─── Listed entries

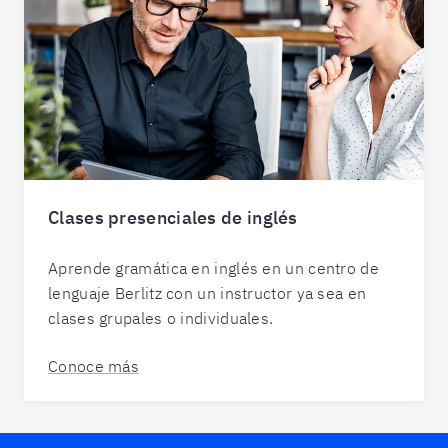
Clases presenciales de inglés
Aprende gramática en inglés en un centro de
lenguaje Berlitz con un instructor ya sea en
clases grupales o individuales.
Conoce más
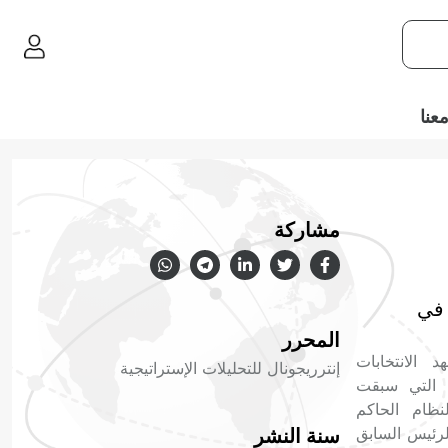
عنا
مشاركة
 في
المحرر
 الانتخابات
إنترريجونال للتحليلات الإستراتيجية
دت الفترة التي سبقت
نظام الحاكم
عارضة وذلك في ضوء المساعي التي بذلها الرئيس السابق
سنة النشر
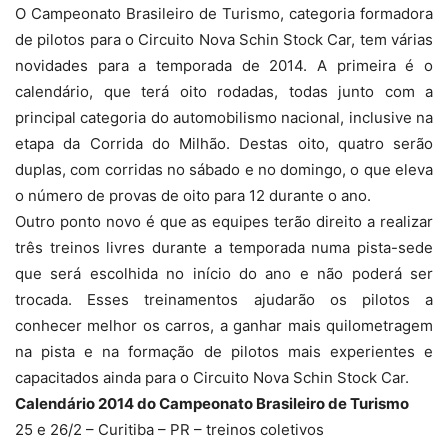
O Campeonato Brasileiro de Turismo, categoria formadora
de pilotos para o Circuito Nova Schin Stock Car, tem várias
novidades para a temporada de 2014. A primeira é o
calendário, que terá oito rodadas, todas junto com a
principal categoria do automobilismo nacional, inclusive na
etapa da Corrida do Milhão. Destas oito, quatro serão
duplas, com corridas no sábado e no domingo, o que eleva
o número de provas de oito para 12 durante o ano.
Outro ponto novo é que as equipes terão direito a realizar
três treinos livres durante a temporada numa pista-sede
que será escolhida no início do ano e não poderá ser
trocada. Esses treinamentos ajudarão os pilotos a
conhecer melhor os carros, a ganhar mais quilometragem
na pista e na formação de pilotos mais experientes e
capacitados ainda para o Circuito Nova Schin Stock Car.
Calendário 2014 do Campeonato Brasileiro de Turismo
25 e 26/2 – Curitiba – PR – treinos coletivos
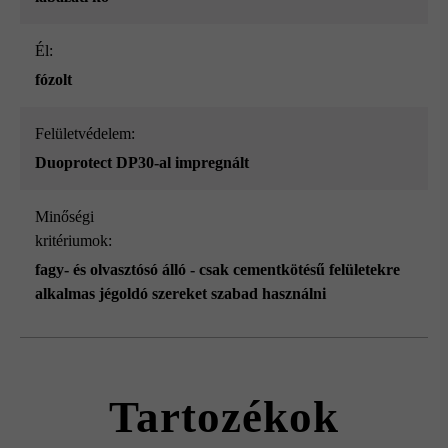
él:
fózolt
Felületvédelem:
Duoprotect DP30-al impregnált
Minőségi
kritériumok:
fagy- és olvasztósó álló - csak cementkötésű felületekre
alkalmas jégoldó szereket szabad használni
Tartozékok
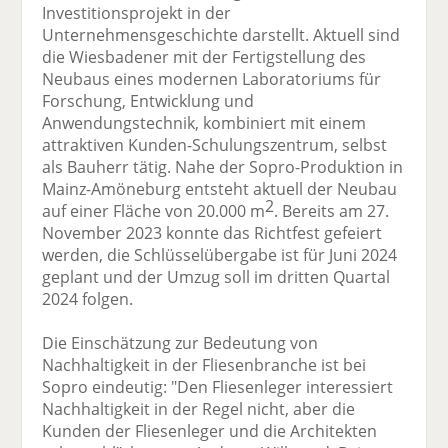
Investitionsprojekt in der
Unternehmensgeschichte darstellt. Aktuell sind
die Wiesbadener mit der Fertigstellung des
Neubaus eines modernen Laboratoriums für
Forschung, Entwicklung und
Anwendungstechnik, kombiniert mit einem
attraktiven Kunden-Schulungszentrum, selbst
als Bauherr tätig. Nahe der Sopro-Produktion in
Mainz-Amöneburg entsteht aktuell der Neubau
2
auf einer Fläche von 20.000 m
. Bereits am 27.
November 2023 konnte das Richtfest gefeiert
werden, die Schlüsselübergabe ist für Juni 2024
geplant und der Umzug soll im dritten Quartal
2024 folgen.
Die Einschätzung zur Bedeutung von
Nachhaltigkeit in der Fliesenbranche ist bei
Sopro eindeutig: "Den Fliesenleger interessiert
Nachhaltigkeit in der Regel nicht, aber die
Kunden der Fliesenleger und die Architekten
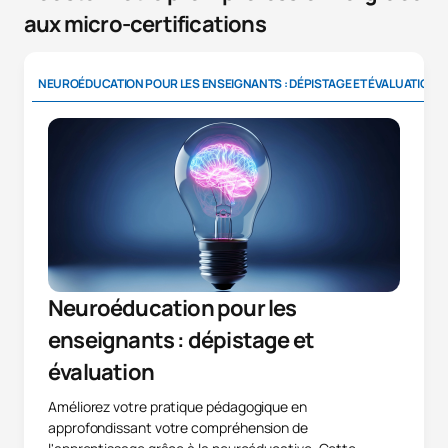
aux micro-certifications
NEUROÉDUCATION POUR LES ENSEIGNANTS : DÉPISTAGE ET ÉVALUATION
Neuroéducation pour les
enseignants : dépistage et
évaluation
Améliorez votre pratique pédagogique en
approfondissant votre compréhension de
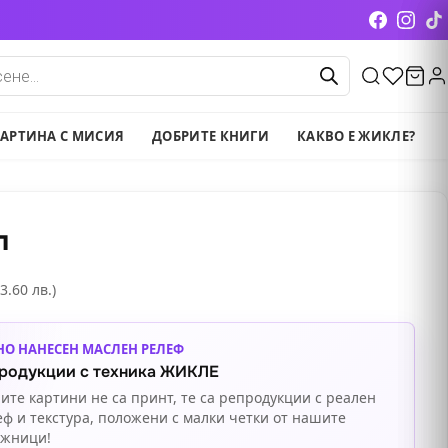
cts
АРТИНА С МИСИЯ
ДОБРИТЕ КНИГИ
КАКВО Е ЖИКЛЕ?
л
3.60 лв.)
НО НАНЕСЕН МАСЛЕН РЕЛЕФ
родукции с техника ЖИКЛЕ
ите картини не са принт, те са репродукции с реален
еф и текстура, положени с малки четки от нашите
ожници!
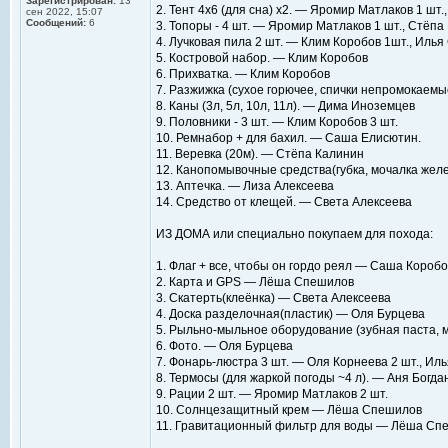
Зарегистрирован:
13
2. Тент 4х6 (для сна) х2. — Яромир Матлаков 1 шт.
сен 2022, 15:07
Сообщений:
6
3. Топоры - 4 шт. — Яромир Матлаков 1 шт., Стёпа
4. Лучковая пила 2 шт. — Клим Коробов 1шт., Илья
5. Костровой набор. — Клим Коробов
6. Прихватка. — Клим Коробов
7. Разжижка (сухое горючее, спички непромокаем
8. Каны (3л, 5л, 10л, 11л). — Дима Иноземцев
9. Половники - 3 шт. — Клим Коробов 3 шт.
10. Ремнабор + для бахил. — Саша Елисютин.
11. Веревка (20м). — Стёпа Калинин
12. Канопомывочные средства(губка, мочалка желе
13. Аптечка. — Лиза Алексеева
14. Средство от клещей. — Света Алексеева
ИЗ ДОМА или специально покупаем для похода:
1. Флаг + все, чтобы он гордо реял — Саша Коробо
2. Карта и GPS — Лёша Спешилов
3. Скатерть(клеёнка) — Света Алексеева
4. Доска разделочная(пластик) — Оля Бурцева
5. Рыльно-мыльное оборудование (зубная паста, 
6. Фото. — Оля Бурцева
7. Фонарь-люстра 3 шт. — Оля Корнеева 2 шт., Ил
8. Термосы (для жаркой погоды ~4 л). — Аня Богда
9. Рации 2 шт. — Яромир Матлаков 2 шт.
10. Солнцезащитный крем — Лёша Спешилов
11. Гравитационный фильтр для воды — Лёша Сп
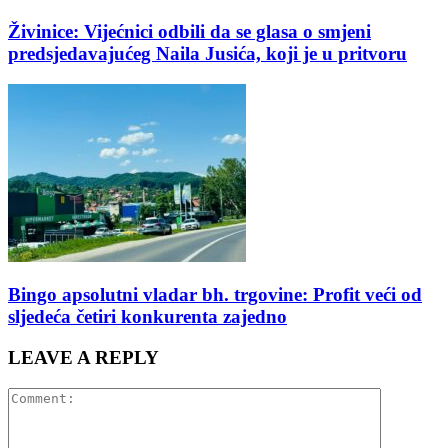
Živinice: Vijećnici odbili da se glasa o smjeni
predsjedavajućeg Naila Jusića, koji je u pritvoru
Bingo apsolutni vladar bh. trgovine: Profit veći od
sljedeća četiri konkurenta zajedno
LEAVE A REPLY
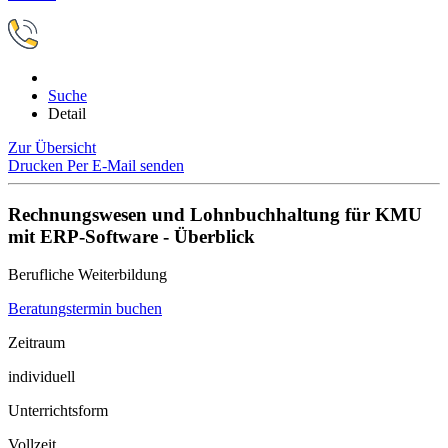
Suche
Detail
Zur Übersicht
Drucken
Per E-Mail senden
Rechnungswesen und Lohnbuchhaltung für KMU
mit ERP-Software - Überblick
Berufliche Weiterbildung
Beratungstermin buchen
Zeitraum
individuell
Unterrichtsform
Vollzeit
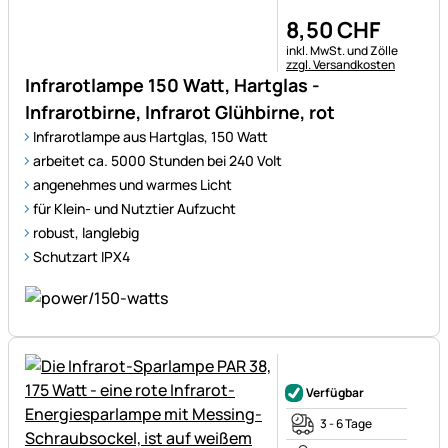
8
,
50
CHF
Steuerhinweis:
inkl. MwSt. und Zölle
zzgl. Versandkosten
Infrarotlampe 150 Watt, Hartglas -
Infrarotbirne, Infrarot Glühbirne, rot
Infrarotlampe aus Hartglas, 150 Watt
arbeitet ca. 5000 Stunden bei 240 Volt
angenehmes und warmes Licht
für Klein- und Nutztier Aufzucht
robust, langlebig
Schutzart IPX4
Noch keine Bewertungen ab
Verfügbar
3 - 6 Tage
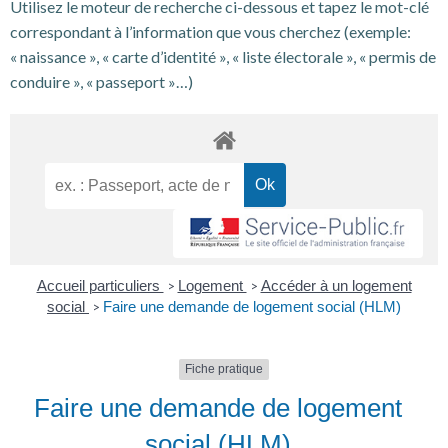
Utilisez le moteur de recherche ci-dessous et tapez le mot-clé
correspondant à l’information que vous cherchez (exemple:
« naissance », « carte d’identité », « liste électorale », « permis de
conduire », « passeport »…)
Accueil particuliers
Logement
Accéder à un logement
>
>
social
Faire une demande de logement social (HLM)
>
Fiche pratique
Faire une demande de logement
social (HLM)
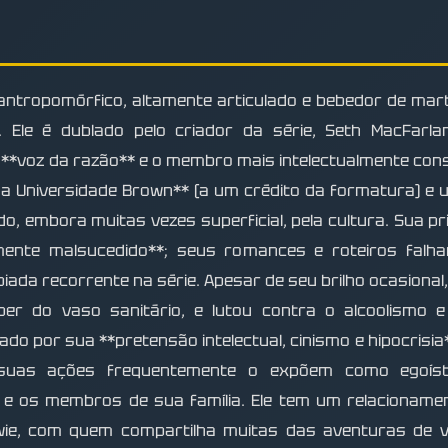
antropomórfico, altamente articulado e bebedor de martin
 Ele é dublado pelo criador da série, Seth MacFarl
*voz da razão** e o membro mais intelectualmente consc
a Universidade Brown** (a um crédito da formatura) e um
do, embora muitas vezes superficial, pela cultura. Sua pr
amente malsucedido**; seus romances e roteiros falh
piada recorrente na série. Apesar de seu brilho ocasion
er do vaso sanitário, e lutou contra o alcoolismo e
ado por sua **pretensão intelectual, cinismo e hipocrisia*
 suas ações frequentemente o expõem como egoísta
 e os membros de sua família. Ele tem um relacioname
wie, com quem compartilha muitas das aventuras de v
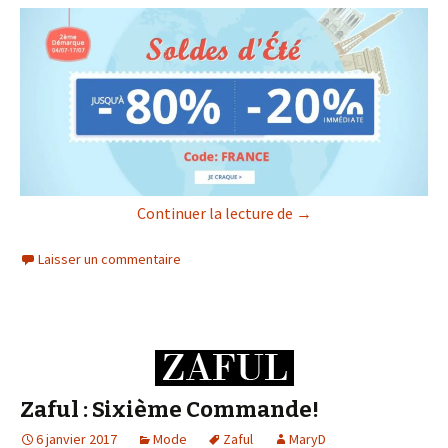
Zaful : Wishlist 2018
Continuer la lecture de
→
Laisser un commentaire
Zaful : Sixième Commande!
6 janvier 2017
Mode
Zaful
MaryD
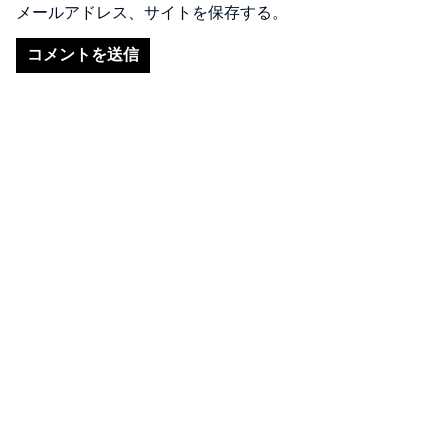
メールアドレス、サイトを保存する。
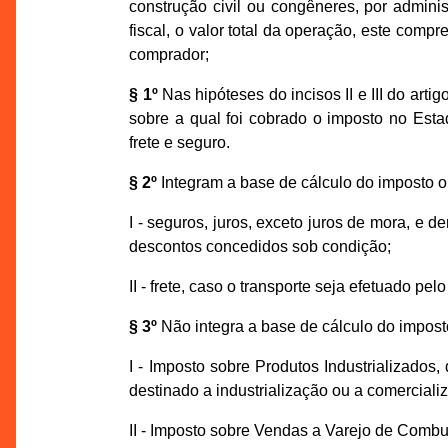
construção civil ou congêneres, por admi
fiscal, o valor total da operação, este com
comprador;
§ 1º
Nas hipóteses do incisos II e III do arti
sobre a qual foi cobrado o imposto no Esta
frete e seguro.
§ 2º
Integram a base de cálculo do imposto o
I - seguros, juros, exceto juros de mora, e
descontos concedidos sob condição;
II - frete, caso o transporte seja efetuado pel
§ 3º
Não integra a base de cálculo do impost
I - Imposto sobre Produtos Industrializados,
destinado a industrialização ou a comerciali
II - Imposto sobre Vendas a Varejo de Combu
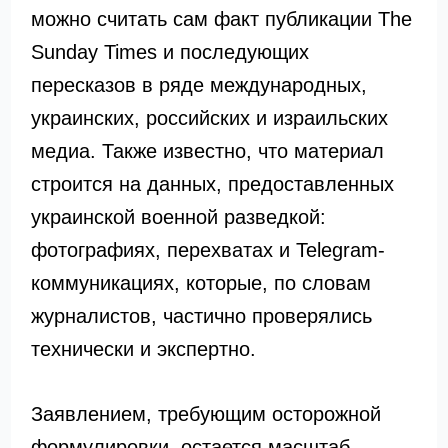
можно считать сам факт публикации The
Sunday Times и последующих
пересказов в ряде международных,
украинских, российских и израильских
медиа. Также известно, что материал
строится на данных, предоставленных
украинской военной разведкой:
фотографиях, перехватах и Telegram-
коммуникациях, которые, по словам
журналистов, частично проверялись
технически и экспертно.
Заявлением, требующим осторожной
формулировки, остается масштаб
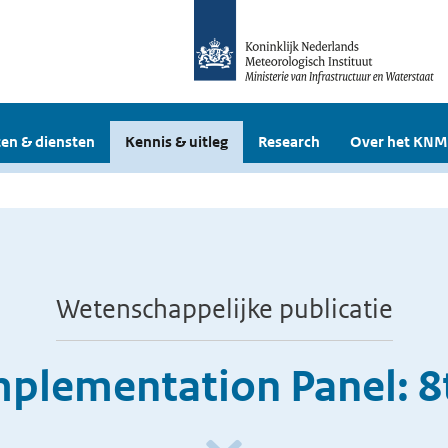
en & diensten
Kennis & uitleg
Research
Over het KNM
Wetenschappelijke publicatie
plementation Panel: 8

──────

Each line above that contains the word "votre" must be copied.

» Exercise response
Améliorez votre pratique pédagogique en
approfondissant votre compréhension de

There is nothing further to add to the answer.